TASK Read Good enough practices in scientific computing and briefly summarise why good coding practices are key to any scientific discipline.

There are many other good practice tips when it comes to coding these include ensuring your code is modular, implementing unit testing, automating workflows and implementing version control. In this course you will be using git to manage your project code and data.

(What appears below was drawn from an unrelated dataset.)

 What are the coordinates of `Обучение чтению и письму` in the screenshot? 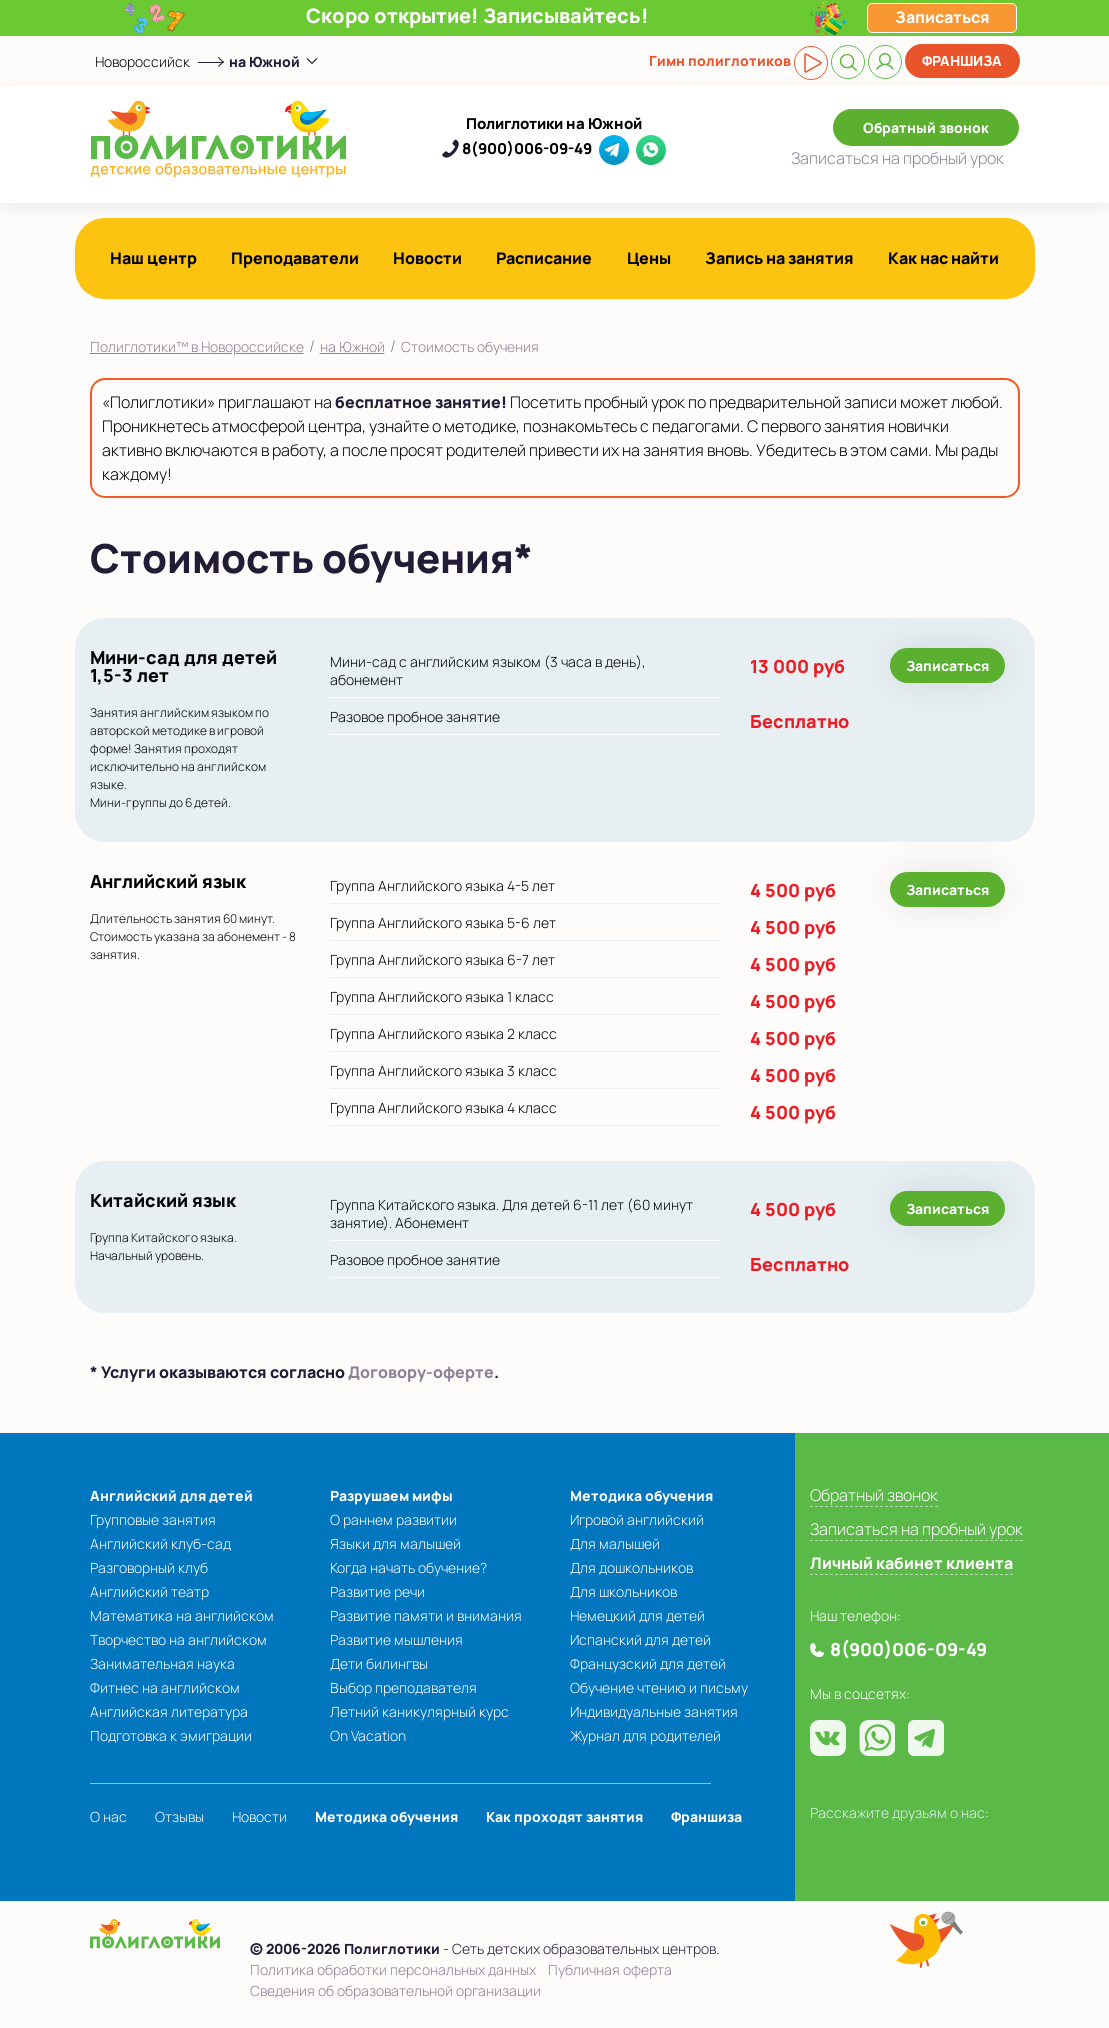 It's located at (659, 1687).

Use of git, or similar, will very likely be an expectation of your future career, see Version control with git and GitHub for an introduction to these tools.

File naming policies

Item What Why
Be nice to your computer: No white spaces as some systems can be confused by them Ensures compatibility across different systems and prevents errors
No special characters (e.g., *, ^, +, …) Prevents interpretation issues and potential conflicts with system functions
Don’t assume case is meaningful Avoids confusion on systems that do not differentiate by case
Consistency is KEY Avoids confusion in general
Be nice to yourself and your collaborators Concise and descriptive names Just makes life easier :)
Make sorting and searching easy Dates should follow YYYY-MM-DD format Standardizes date representation makes sorting and interpretation easy
Use numbers as a prefix to order files Enables sequential sorting of files regardless of system
Left pad with 0 so numbers have the same length Ensures proper numerical order when sorting files
Use keywords You can search these!

TASK Work through Danielle Navarro’s presentation on Project Structure and see how many pitfalls you have fallen into to-date.